Gary's blog for couples and parents plus resources for individuals, leaders and churches.

Sunday, July 10, 2011

Rewards For Kids or Good For Nothing?

The Smiths pay their kids for good grades. The Johnsons wouldn't think of it. The Andersons have found that providing financial and privilege incentives for their elementary-aged children really motivates them but the Davis' think kids need to learn to do their part without complaining.

Parents and so-called parenting "experts" have disagreed for decades about whether children should be given anything beyond the pride of accomplishment for helping at home, doing well in school, practicing their instrument and the like. And my hunch is that you blog readers will have varying views on the subject. I'd love to hear from you.

Nonetheless, while I'm far from the last word on anything, let me offer a few principles or guidelines that you might at least ponder as you do your best to teach, motivate and mature your kids.

First, remember what motivates you. My hunch is that while you may love your job, it's the money, bonuses and vacation time that keep you at the top of your game and going to work everyday. Incentives aren't inherently wrong so don't totally throw them out of your parenting manual.

Second, if you use rewards, allowance and other incentives don't apply them to everything or use them all the time.  Special bonuses should come later and not be the norm.

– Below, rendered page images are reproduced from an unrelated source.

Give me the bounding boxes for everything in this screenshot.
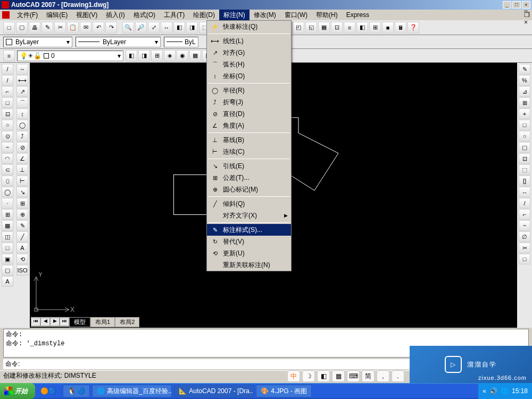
draw-tool-19[interactable]: A: [2, 276, 13, 287]
dim-tool-2[interactable]: ↗: [16, 86, 28, 97]
modify-tool-6[interactable]: ○: [519, 131, 530, 142]
menu-item-15[interactable]: ↘引线(E): [207, 160, 291, 172]
std-tool-8[interactable]: ↷: [105, 22, 117, 34]
dim-tool-14[interactable]: ✎: [16, 220, 28, 231]
std-tool-30[interactable]: ⊞: [369, 22, 381, 34]
minimize-button[interactable]: _: [503, 1, 511, 9]
std-tool-11[interactable]: 🔎: [135, 22, 147, 34]
layer-tool-3[interactable]: ◈: [164, 50, 176, 62]
modify-tool-9[interactable]: ⬚: [519, 164, 530, 175]
layer-tool-5[interactable]: ▦: [189, 50, 201, 62]
tray-expand-icon[interactable]: «: [483, 387, 486, 395]
std-tool-29[interactable]: ◧: [356, 22, 368, 34]
std-tool-1[interactable]: ▢: [16, 22, 28, 34]
layer-tool-2[interactable]: ⊞: [151, 50, 163, 62]
draw-tool-2[interactable]: ⌐: [2, 86, 13, 97]
layer-combo[interactable]: 💡 ☀ 🔓 0 ▾: [17, 51, 123, 61]
tab-model[interactable]: 模型: [69, 317, 90, 327]
layer-tool-1[interactable]: ◨: [138, 50, 150, 62]
menu-item-2[interactable]: ⟷线性(L): [207, 35, 291, 47]
draw-tool-5[interactable]: ○: [2, 120, 13, 130]
modify-tool-15[interactable]: ∅: [519, 231, 530, 242]
ime-button-0[interactable]: 中: [287, 370, 300, 382]
menu-modify[interactable]: 修改(M): [250, 10, 280, 21]
dim-tool-8[interactable]: ∠: [16, 153, 28, 164]
dim-tool-16[interactable]: A: [16, 243, 28, 253]
menu-edit[interactable]: 编辑(E): [42, 10, 72, 21]
modify-tool-11[interactable]: --: [519, 187, 530, 197]
std-tool-2[interactable]: 🖶: [29, 22, 40, 34]
menu-item-22[interactable]: ✎标注样式(S)...: [207, 224, 291, 236]
std-tool-14[interactable]: ◧: [173, 22, 185, 34]
lineweight-combo[interactable]: ByL: [164, 37, 198, 47]
std-tool-26[interactable]: ▦: [318, 22, 330, 34]
modify-tool-8[interactable]: ⊡: [519, 153, 530, 164]
draw-tool-11[interactable]: ◯: [2, 187, 13, 197]
menu-item-7[interactable]: ◯半径(R): [207, 85, 291, 96]
tray-network-icon[interactable]: 🌐: [501, 387, 509, 395]
menu-item-16[interactable]: ⊞公差(T)...: [207, 172, 291, 184]
tab-nav-next[interactable]: ▶: [50, 318, 60, 326]
draw-tool-16[interactable]: □: [2, 243, 13, 253]
menu-item-4[interactable]: ⌒弧长(H): [207, 59, 291, 70]
std-tool-5[interactable]: 📋: [67, 22, 79, 34]
task-qq[interactable]: 🐧 🔵: [63, 385, 90, 397]
ime-button-7[interactable]: .: [392, 370, 404, 382]
std-tool-0[interactable]: □: [3, 22, 15, 34]
dim-tool-10[interactable]: ⊢: [16, 176, 28, 186]
menu-dimension[interactable]: 标注(N): [219, 10, 250, 21]
draw-tool-10[interactable]: ⬯: [2, 176, 13, 186]
dim-tool-7[interactable]: ⊘: [16, 142, 28, 153]
menu-item-5[interactable]: ↕坐标(O): [207, 70, 291, 82]
ime-button-4[interactable]: ⌨: [347, 370, 360, 382]
std-tool-24[interactable]: ◰: [293, 22, 304, 34]
modify-tool-7[interactable]: ▢: [519, 142, 530, 153]
menu-item-25[interactable]: 重新关联标注(N): [207, 259, 291, 271]
dim-tool-0[interactable]: ↔: [16, 64, 28, 74]
dim-tool-11[interactable]: ↘: [16, 187, 28, 197]
modify-tool-3[interactable]: ⊞: [519, 97, 530, 108]
draw-tool-9[interactable]: ⊂: [2, 164, 13, 175]
ime-button-5[interactable]: 简: [362, 370, 375, 382]
menu-item-13[interactable]: ⊢连续(C): [207, 146, 291, 157]
draw-tool-17[interactable]: ▣: [2, 254, 13, 264]
menu-item-9[interactable]: ⊘直径(D): [207, 108, 291, 120]
linetype-combo[interactable]: ByLayer▾: [76, 37, 161, 47]
modify-tool-1[interactable]: %: [519, 75, 530, 86]
dim-tool-5[interactable]: ◯: [16, 120, 28, 130]
mdi-close-button[interactable]: ×: [524, 19, 530, 26]
ime-button-3[interactable]: ▦: [332, 370, 345, 382]
std-tool-6[interactable]: ✉: [80, 22, 92, 34]
menu-window[interactable]: 窗口(W): [280, 10, 312, 21]
menu-file[interactable]: 文件(F): [13, 10, 42, 21]
std-tool-33[interactable]: ❓: [408, 22, 419, 34]
tray-clock[interactable]: 15:18: [512, 387, 528, 395]
std-tool-4[interactable]: ✂: [54, 22, 66, 34]
color-combo[interactable]: ByLayer▾: [3, 37, 72, 47]
dim-tool-9[interactable]: ⊥: [16, 164, 28, 175]
menu-item-3[interactable]: ↗对齐(G): [207, 47, 291, 59]
menu-item-24[interactable]: ⟲更新(U): [207, 247, 291, 259]
dim-tool-13[interactable]: ⊕: [16, 209, 28, 220]
std-tool-32[interactable]: 🖩: [395, 22, 406, 34]
menu-insert[interactable]: 插入(I): [102, 10, 129, 21]
modify-tool-17[interactable]: □: [519, 254, 530, 264]
draw-tool-13[interactable]: ⊞: [2, 209, 13, 220]
menu-item-10[interactable]: ∠角度(A): [207, 120, 291, 131]
modify-tool-5[interactable]: □: [519, 120, 530, 130]
menu-item-0[interactable]: ⚡快速标注(Q): [207, 21, 291, 32]
tab-nav-first[interactable]: ⏮: [31, 318, 40, 326]
modify-tool-14[interactable]: ~: [519, 220, 530, 231]
dim-tool-17[interactable]: ⟲: [16, 254, 28, 264]
menu-item-20[interactable]: 对齐文字(X)▶: [207, 210, 291, 221]
menu-draw[interactable]: 绘图(D): [189, 10, 219, 21]
dim-tool-3[interactable]: ⌒: [16, 97, 28, 108]
modify-tool-10[interactable]: []: [519, 176, 530, 186]
menu-format[interactable]: 格式(O): [129, 10, 160, 21]
std-tool-31[interactable]: ■: [382, 22, 394, 34]
draw-tool-12[interactable]: ·: [2, 198, 13, 209]
modify-tool-0[interactable]: ✎: [519, 64, 530, 74]
tab-nav-prev[interactable]: ◀: [40, 318, 50, 326]
draw-tool-0[interactable]: /: [2, 64, 13, 74]
draw-tool-4[interactable]: ⊡: [2, 109, 13, 119]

When your kids are little they can learn how to help pick up, do simple chores and assist mom and dad just because they're family too. Teaching kids a healthy work ethic usually finds its foundation in learning to labor well whether there's a personal benefit or not.

Third, you can use rewards to teach children important life lessons.  For example, they can learn to save, to not always get what they want immediately and even to begin to give offerings to God. A simple allowance or some special pay for an over-the-expected chore can provide you  and them some learning capital with which to teach and train. They can also learn that even though you have something (like a salary) you won't keep it if you don't work, show up on time and do things well.

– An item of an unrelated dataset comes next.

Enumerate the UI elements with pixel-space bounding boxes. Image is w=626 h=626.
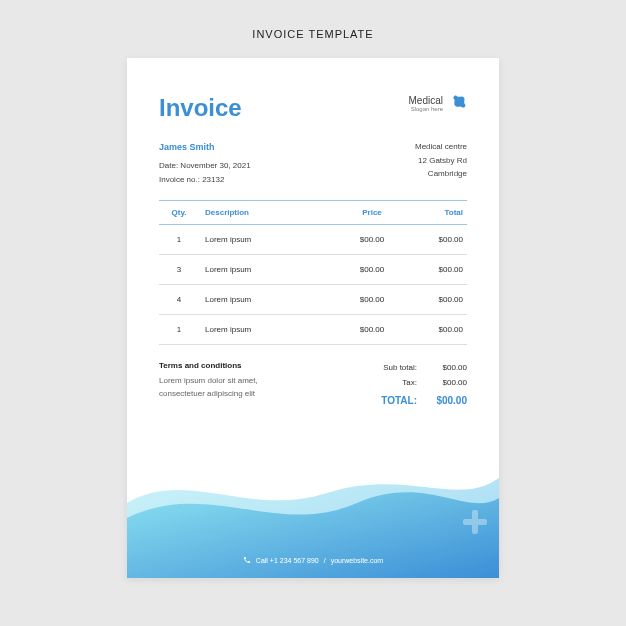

Finally, rewards can often help a child who is struggling an extra push toward reaching an important goal. Not every child will be a naturally good student, athlete, musician or worker at home. Sometimes though that extra nudge from mom and dad with a reward can motivate them and teach them that sometimes working extra hard is worth it in very tangible ways.

So, you'll have to decide what works best at your house but keep the options open when it comes to motivating your kids. I don't think I've ever met an adult who felt like they were emotionally messed up because their parents rewarded them now and then for hard work. But I have met a lot more individuals and couples whose parents didn't teach them much of anything about money, time and resources and they're paying a high price now.
Gary Sinclair Writer | Speaker | Leader

Gary is currently a consultant, teacher, speaker and chaplain providing resources for families, leaders and churches.


  1. Great points, I just posted about youth sports and kids trophies and who should get them.

  2. We are teaching with incentives and allowance. I agree with you that there are some valuable lessons children can learn about money, responsibility, and self control. It's all about balance, as with anything else.